The skin effect depends upon:

(i) Type of material

(ii) Frequency

(iii) Diameter of conductor, and

(iv) Shape of conductor.

At low frequencies the effect is very small; in fact it is only of importance with high frequencies or with solid conductors of larger cross-section. For commercial frequency of 50 Hz or less the increase in effective resistance is inappreciable for solid copper conductors up to 1 cm in diameter; about 2.5 percent for 2 cm diameter and 8 per cent for 2.5 cm diameter.

In an aluminium wire the effect is the same as in a copper wire of equal conductivity. Thus since the resistivity of copper is 0.6 times that of aluminium, the in­creased resistance due to skin effect on an aluminium wire of a square mm in cross-section will be of the same percentage as on a 0.6 a square mm in copper wire.

The skin effect is much smaller with stranded conductors than with solid conductors. It increases with the increase of cross-section, permeability and supply frequency.

In practice stranded conductors are invariably used for transmission and distribution lines and hollow conductors for solid bus-bar. This is done in order to overcome the adverse effects of skin effect.


6. Proximity Effect of Transmission Line:

The inductance and, therefore, the current distribution in a conductor are also affected by the presence of other conductors in its vicinity. This effect is known as the proximity effect.

While considering the skin effect it was assumed that there is no other current carrying conductor nearby but when a current carrying conductor is nearby, its flux will link with the conductor under consideration and its effect to the nearer half of the conductor will be more than with the farther half.

If conductors carry currents in the opposite directions the magnetic fields set up will tend to cause an increase in the current density in the adjacent portions of the conductors while if the currents are in the same direction, the current density is increased in remote parts of the conductor.

So like skin effect, proximity effect affects the current distribution and results in an increase in the resistance of the conductor and decrease of self-reactance. Like skin effect, the proximity effect depends on the conductor size, frequency of the supply, resistivity and relative permeability of the material.

This phenomenon (i.e., proximity effect) is more pronounced for large conductors, high frequencies and close proximity. The magnitude of the effect, at normal supply frequencies, in the case of the wide spacing of conductors required for overhead transmission lines, is so small that it can be ignored. However, the proximity effect is pronounced in case of cables where the spacing between the conductors is small.

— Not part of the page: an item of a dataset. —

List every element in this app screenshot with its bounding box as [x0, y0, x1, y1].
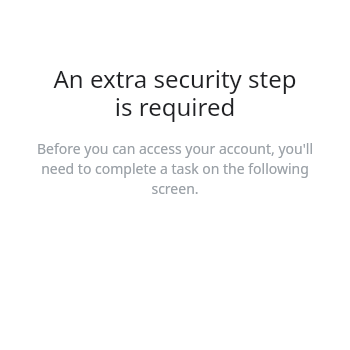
staticText: Before you can access your account, you'… [19, 139, 331, 198]
staticText: An extra security step is required [49, 62, 301, 123]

In the case of stranded conductors, each wire traverses alternately weaker and stronger portions of the magnetic field caused by the external current carrying conductor. Thus the average value of the field along the path of any wire remains the same, and assuming that the currents in the conductor follow to a large extent the paths of the individual wires, the proximity effect is substantially eliminated.


7. Economical Size of Line Conductor-Kelvin’s Law:

In case of a transmission system carrying bulk power over a long distance, the question of voltage regulation is unimportant; in some very long lines a regulation of 40 per cent is considered satisfactory. The only consideration is the economy. Hence the cross-section of the conductor of a transmission line (or feeder) is decided on the basis of its current carrying capacity and, where practicable, of minimum cost, both fixed and operating.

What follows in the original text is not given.